The students with whom he spoke came from different religious traditions yet they might have understood some words from his own. Jesus, after beginning his work, was criticized for it. He observed that prophets weren’t always well received at home. By their own people. Their own parents. Their own universities. Their own country.

It was an interesting thing for Jesus to say, an offering to all who would come after and find themselves criticized. They wouldn’t be the last, just the latest in a long line. It’s not as if students had never set up encampments or protested injustice before. The comedian John Oliver had commented on it saying that to look across history is to see that student protests age well. Civil rights. Boycotting South Africa. Protesting the American War in Vietnam. In each case, the students were right. And in each case, they were criticized. Told they were doing it wrong. Met with force and taken to jail. Yet their voice and their vision remain.

He spoke with the students for a while. He was in no hurry to leave. The whole place felt like a kind of prayer to him. They were living it out, just for a moment, the peace they dreamed about. He could see it all around. They offered him food and water. Shared their concerns for people in Gaza, the West Bank, and Israel. Told of interfaith prayers held on the lawn. Jews, Muslims, Christians, and others. All of them joined in a heartfelt observance. He wished everyone could see what the students had created and feel its gentle courage and strength.

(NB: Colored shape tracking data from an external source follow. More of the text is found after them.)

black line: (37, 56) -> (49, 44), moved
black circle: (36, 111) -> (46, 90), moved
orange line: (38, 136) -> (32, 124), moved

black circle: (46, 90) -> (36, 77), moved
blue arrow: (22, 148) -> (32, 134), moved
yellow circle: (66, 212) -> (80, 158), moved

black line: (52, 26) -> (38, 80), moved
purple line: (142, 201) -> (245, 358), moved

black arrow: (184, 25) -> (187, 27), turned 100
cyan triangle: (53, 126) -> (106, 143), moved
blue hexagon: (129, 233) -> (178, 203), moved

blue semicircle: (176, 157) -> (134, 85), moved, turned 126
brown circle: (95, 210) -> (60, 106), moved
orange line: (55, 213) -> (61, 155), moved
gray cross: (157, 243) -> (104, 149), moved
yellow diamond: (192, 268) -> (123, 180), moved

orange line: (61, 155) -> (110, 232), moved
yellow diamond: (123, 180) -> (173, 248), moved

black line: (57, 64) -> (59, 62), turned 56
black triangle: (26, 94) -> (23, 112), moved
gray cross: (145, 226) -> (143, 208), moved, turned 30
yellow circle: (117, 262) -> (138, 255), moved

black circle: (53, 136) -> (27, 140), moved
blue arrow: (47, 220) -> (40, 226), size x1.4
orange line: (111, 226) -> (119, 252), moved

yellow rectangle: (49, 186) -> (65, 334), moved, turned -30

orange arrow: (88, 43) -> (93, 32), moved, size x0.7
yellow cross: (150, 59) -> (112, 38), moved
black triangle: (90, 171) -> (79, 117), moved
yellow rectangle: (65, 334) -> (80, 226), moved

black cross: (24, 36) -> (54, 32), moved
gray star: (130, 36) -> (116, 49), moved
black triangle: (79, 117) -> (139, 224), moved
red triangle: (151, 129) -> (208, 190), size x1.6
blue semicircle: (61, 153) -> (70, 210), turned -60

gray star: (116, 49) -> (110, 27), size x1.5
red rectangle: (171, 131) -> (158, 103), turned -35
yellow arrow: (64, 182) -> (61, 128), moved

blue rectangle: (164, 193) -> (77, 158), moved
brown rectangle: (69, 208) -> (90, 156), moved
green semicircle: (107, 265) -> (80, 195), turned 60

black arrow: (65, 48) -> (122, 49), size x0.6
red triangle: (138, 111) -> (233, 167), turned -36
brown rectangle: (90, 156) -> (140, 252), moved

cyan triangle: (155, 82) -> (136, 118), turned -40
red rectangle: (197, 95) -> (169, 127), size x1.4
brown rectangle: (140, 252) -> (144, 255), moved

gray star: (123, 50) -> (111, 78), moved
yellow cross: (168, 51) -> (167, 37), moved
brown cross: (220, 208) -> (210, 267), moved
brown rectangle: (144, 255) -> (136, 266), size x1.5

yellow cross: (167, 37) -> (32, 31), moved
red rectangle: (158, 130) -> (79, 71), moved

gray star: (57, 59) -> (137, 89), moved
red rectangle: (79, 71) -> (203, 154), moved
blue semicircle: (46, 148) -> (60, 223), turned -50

One of the students said to him, we can’t convince anyone by shouting or arguing. What we can do is make space for each other. He smiled at the student’s wisdom, how countercultural it was. And he thanked the students for what they were doing. He wished them well before he left.

Walking away from the encampment, he felt the peace of the place going with him, and also its prophetic summons. He thought of a final banner he had read, its moral challenge irresistibly clear: We invite you, it read, to struggle with us and fight for Palestinian human rights.

In the name of a different world, he thought. May it be so.